RAW 264.7 cells were stimulated with lipopolysaccharide and co-cultured with 3T6 cells in vitro to simulate the in vivo effects of inflammation on airway remodeling. Using an ovalbumin-induced chronic asthma mouse model, we compared changes in inflammatory factors and airway remodeling-related factors under treatment with myricetin and/or the Sirt1 inhibitor EX-527 using western blotting and quantitative PCR. Expression plasmids carrying Smad3 site mutations were transfected into 3T6 cells to identify the Sirt1 deacetylation site on Smad3 protein.
Myricetin significantly reduced the infiltration of airway inflammatory cells and the production of interleukin (IL)-6 and IL-5, and inhibited mucus secretion by goblet cells, collagen fiber proliferation, and the increase in inflammatory cells in bronchoalveolar lavage fluid from asthmatic mice. Results of in vitro experiments were consistent with those conducted in vivo. Exploring the mechanism of action of myricetin, we found that myricetin downregulated the levels of phosphorylated (p)-JNK, p-Smad3, and acetylated Smad3 proteins by activating Sirt1 both in vivo and in vitro. K341 was identified as the main deacetylation site of Smad3 by myricetin-activated Sirt1.
Myricetin ameliorates airway inflammation and remodeling in asthma by activating Sirt1 to regulate the JNK/Smad3 pathway.
杨梅素具有多种生物活性和健康益处,但尚未有报道其对哮喘气道重塑的影响。
我们旨在研究杨梅素通过激活 Sirt1 改善气道重塑的可能性,并探讨其作为哮喘新疗法的潜力。
采用脂多糖刺激 RAW 264.7 细胞并与 3T6 细胞共培养的方法在体外模拟炎症对气道重塑的体内影响。通过卵清蛋白诱导的慢性哮喘小鼠模型,我们使用 Western blot 和定量 PCR 比较了杨梅素和/或 Sirt1 抑制剂 EX-527 治疗后炎症因子和气道重塑相关因子的变化。将携带 Smad3 位点突变的表达质粒转染至 3T6 细胞,以鉴定 Smad3 蛋白上 Sirt1 的去乙酰化位点。

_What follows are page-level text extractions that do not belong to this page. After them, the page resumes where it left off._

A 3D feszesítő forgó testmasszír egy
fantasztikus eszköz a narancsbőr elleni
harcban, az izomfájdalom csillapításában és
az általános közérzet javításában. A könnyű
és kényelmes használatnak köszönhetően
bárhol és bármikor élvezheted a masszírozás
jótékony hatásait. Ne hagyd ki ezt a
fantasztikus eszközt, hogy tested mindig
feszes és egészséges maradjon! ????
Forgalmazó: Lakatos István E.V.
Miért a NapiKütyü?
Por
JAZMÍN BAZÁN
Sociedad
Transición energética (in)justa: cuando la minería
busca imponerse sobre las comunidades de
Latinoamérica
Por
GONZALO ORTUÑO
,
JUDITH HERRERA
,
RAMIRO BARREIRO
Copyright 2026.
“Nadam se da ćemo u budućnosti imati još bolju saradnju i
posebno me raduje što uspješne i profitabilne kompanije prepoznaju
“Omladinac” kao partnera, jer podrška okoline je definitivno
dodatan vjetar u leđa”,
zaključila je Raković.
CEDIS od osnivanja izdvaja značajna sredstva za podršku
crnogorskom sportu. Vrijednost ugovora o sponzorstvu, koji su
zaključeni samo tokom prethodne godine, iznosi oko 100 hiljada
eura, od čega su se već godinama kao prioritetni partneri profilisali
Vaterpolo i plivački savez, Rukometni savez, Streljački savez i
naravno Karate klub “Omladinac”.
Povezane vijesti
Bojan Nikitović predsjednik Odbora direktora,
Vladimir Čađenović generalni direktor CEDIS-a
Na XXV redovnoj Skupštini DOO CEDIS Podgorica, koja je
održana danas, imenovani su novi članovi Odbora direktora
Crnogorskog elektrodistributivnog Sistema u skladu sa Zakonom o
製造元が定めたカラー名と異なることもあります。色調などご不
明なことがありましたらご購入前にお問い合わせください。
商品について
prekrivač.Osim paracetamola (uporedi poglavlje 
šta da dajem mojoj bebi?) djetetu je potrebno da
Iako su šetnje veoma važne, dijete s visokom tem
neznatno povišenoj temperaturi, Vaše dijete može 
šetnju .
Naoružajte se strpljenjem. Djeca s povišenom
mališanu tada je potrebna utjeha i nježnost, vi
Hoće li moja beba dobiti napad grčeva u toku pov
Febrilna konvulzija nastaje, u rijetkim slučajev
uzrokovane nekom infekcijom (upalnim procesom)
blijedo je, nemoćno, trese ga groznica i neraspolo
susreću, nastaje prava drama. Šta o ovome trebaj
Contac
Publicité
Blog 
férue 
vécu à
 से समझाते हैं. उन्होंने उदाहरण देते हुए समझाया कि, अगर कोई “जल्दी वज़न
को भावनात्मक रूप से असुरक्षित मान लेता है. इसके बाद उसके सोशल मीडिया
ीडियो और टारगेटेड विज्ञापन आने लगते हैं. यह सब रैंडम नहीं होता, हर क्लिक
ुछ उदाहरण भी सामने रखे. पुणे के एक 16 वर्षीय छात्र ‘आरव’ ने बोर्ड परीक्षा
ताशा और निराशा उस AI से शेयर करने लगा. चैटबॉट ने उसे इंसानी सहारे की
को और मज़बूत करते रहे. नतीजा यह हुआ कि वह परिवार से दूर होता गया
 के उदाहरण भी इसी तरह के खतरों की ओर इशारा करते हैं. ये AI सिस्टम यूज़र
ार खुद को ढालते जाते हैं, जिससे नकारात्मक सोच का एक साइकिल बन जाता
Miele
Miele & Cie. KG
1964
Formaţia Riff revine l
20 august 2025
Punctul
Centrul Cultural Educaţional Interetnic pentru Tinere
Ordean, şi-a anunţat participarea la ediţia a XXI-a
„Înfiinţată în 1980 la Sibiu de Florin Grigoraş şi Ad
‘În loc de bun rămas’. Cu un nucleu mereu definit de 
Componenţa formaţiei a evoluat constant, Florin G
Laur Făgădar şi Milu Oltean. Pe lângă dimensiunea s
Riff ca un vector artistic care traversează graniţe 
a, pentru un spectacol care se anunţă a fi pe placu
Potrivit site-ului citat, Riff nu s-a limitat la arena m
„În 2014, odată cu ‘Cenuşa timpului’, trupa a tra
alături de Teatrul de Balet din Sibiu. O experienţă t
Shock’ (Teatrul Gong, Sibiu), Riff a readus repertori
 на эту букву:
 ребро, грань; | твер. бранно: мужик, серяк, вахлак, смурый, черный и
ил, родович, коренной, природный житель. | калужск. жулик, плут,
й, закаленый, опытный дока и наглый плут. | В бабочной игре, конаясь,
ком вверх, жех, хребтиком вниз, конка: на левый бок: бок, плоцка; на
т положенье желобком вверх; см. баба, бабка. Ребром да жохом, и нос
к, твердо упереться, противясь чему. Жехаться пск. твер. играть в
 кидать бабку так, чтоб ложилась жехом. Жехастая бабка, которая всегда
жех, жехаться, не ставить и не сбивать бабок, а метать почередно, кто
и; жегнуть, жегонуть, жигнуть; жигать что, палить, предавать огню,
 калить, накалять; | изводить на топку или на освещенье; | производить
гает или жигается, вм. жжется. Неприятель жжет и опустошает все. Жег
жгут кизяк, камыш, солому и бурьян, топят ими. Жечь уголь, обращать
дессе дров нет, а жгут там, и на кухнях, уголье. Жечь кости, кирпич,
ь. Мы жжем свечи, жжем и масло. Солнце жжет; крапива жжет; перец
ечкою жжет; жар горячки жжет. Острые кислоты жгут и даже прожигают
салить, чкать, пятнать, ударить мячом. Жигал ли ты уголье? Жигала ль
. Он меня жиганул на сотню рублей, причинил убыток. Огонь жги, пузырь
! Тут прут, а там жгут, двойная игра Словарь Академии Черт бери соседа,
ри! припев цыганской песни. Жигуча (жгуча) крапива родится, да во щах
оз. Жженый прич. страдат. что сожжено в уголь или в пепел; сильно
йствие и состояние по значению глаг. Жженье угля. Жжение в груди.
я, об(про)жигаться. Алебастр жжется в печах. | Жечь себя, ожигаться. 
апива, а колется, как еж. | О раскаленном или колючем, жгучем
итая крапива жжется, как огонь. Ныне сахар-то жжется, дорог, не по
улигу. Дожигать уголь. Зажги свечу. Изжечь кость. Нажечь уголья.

杨梅素显著减少气道炎症细胞浸润和白细胞介素(IL)-6 和 IL-5 的产生,并抑制杯状细胞黏液分泌、胶原纤维增殖以及哮喘小鼠支气管肺泡灌洗液中炎症细胞的增加。体内和体外实验结果一致。探索杨梅素的作用机制,我们发现杨梅素通过激活 Sirt1 下调了 p-JNK、p-Smad3 和乙酰化 Smad3 蛋白的水平,无论是在体内还是在体外。通过杨梅素激活的 Sirt1,鉴定出 K341 是 Smad3 的主要去乙酰化位点。
杨梅素通过激活 Sirt1 调节 JNK/Smad3 通路改善哮喘中的气道炎症和重塑。